Satan tempted the crucified Jesus through the challenges of those who passed by and mockingly asked him to come down from the Cross — “If you are the Son of God!” But the Lord’s prior surrender of his will in the Garden of Gethsemane allowed God’s will to be done through him in his hour of greatest weakness.

When we submit to temptation instead of surrendering to God’s will, we do so against the divine nature in us and so find ourselves in need of God’s grace and forgiveness. How much better when the divine nature governs our conduct, and the sin that once ruled us no longer does!

As descendants of sinful Adam, we had to be “born again” to receive the divine nature that Jesus had as the result of Mary believing and receiving the word spoken to her by Gabriel. She received “seed” when the Spirit of God “overshadowed” her, and that resulted nine months later in the virgin birth.

Likewise, the believer partakes in the divine nature when “born from above” by the Spirit of God and receives the word of promise. This parallels the work of the Spirit of God in Luke’s account of Mary’s conception. Moreover, the fact that Jesus was human makes him our model “elder brother”. As humans, we are prone to sin, yet as “born again” sons of God, we share our Father’s sinless nature.

The divine nature that kept Jesus from sinning also prevents us from sinning — unless we choose to give in to temptation and let the old nature rise. When we do sin, we have an Advocate with the Father, the righteous Jesus (1 John 2:1). Thank God for our Great High Priest!

However, we should not regard sin as unavoidable and change things to fit our experience: sins that plague us are there to be overcome, and God’s forgiveness in Jesus is available to us during the struggle. (John writes “if” anyone sins, not “when”.)

Like those who are physically dead and buried, those who have been “crucified with Christ” and “buried with him in baptism” are “dead to sin and alive to God”. We need to stop struggling against sin and start living as “born again” overcomers who are called to live the Resurrected Life rather than “the Crucified Life”! The Cross in which we rejoice is an empty one — not a crucifix. I understand the reverence by many for the latter, but they need to move on through “burial” with Christ in water baptism, and identification with Christ in his resurrection and his glorification!

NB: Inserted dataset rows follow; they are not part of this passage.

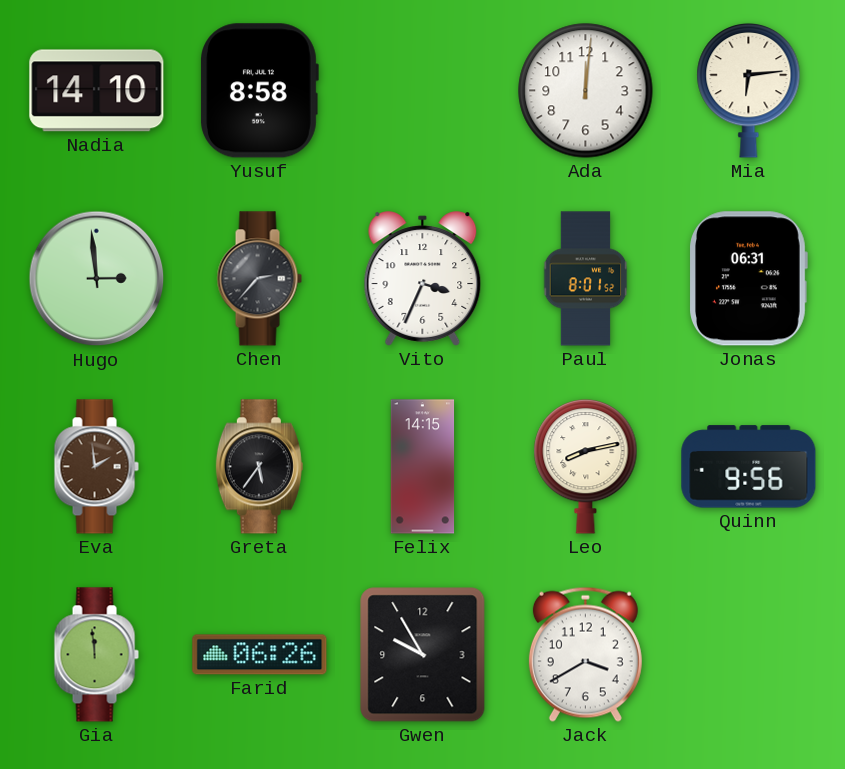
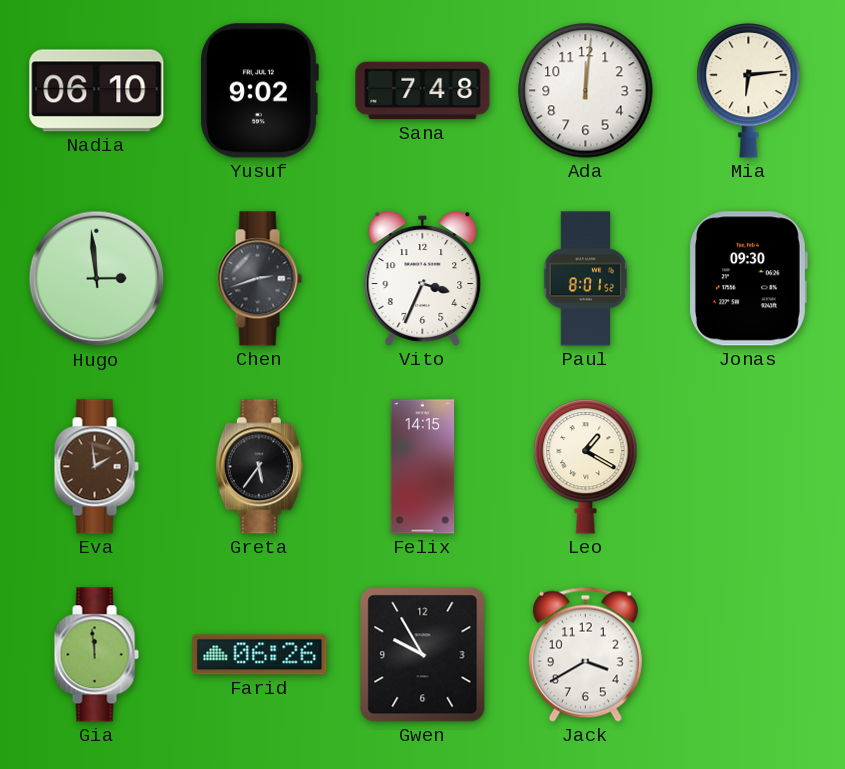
Nadia: 14:10 -> 06:10
Yusuf: 8:58 -> 9:02
Sana: none -> 7:48
Chen: 2:37 -> 2:42
Jonas: 06:31 -> 09:30
Leo: 8:13 -> 1:20
Quinn: 9:56 -> none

In choosing to live in accord with the divine nature, we guard ourselves. The wicked one, who found nothing in Jesus, finds nothing in us that responds to temptation. Our humanity may be vulnerable, but our new nature is untouchable. God’s “seed” remains in us. Our responsibility is to “abide” in Christ; live in close fellowship with him.

Instead of limiting our understanding of the virgin birth of Jesus Christ to the narrative of Luke’s Gospel, we can expand it by studying the epistles of Paul, Peter and John — more particularly the verses in Peter’s second epistle and in John’s first epistle, which are forensic, in that they reveal the new nature of the believer to be the same nature that Jesus Christ was born with: the divine nature.

Although uniquely God’s only-begotten Son, Jesus is “the firstborn among many sons”, all of whom are “born of incorruptible seed” by the power of the Spirit of God after believing the Gospel message.

We should not “walk as men” — like those who are unsaved — but as sons and daughters of the living God with the sinless nature of our Father. Most Christians baulk at the idea of a sinless life — but it may well be the greatest of all challenges. Don’t take my word for this, but as always, God’s Word.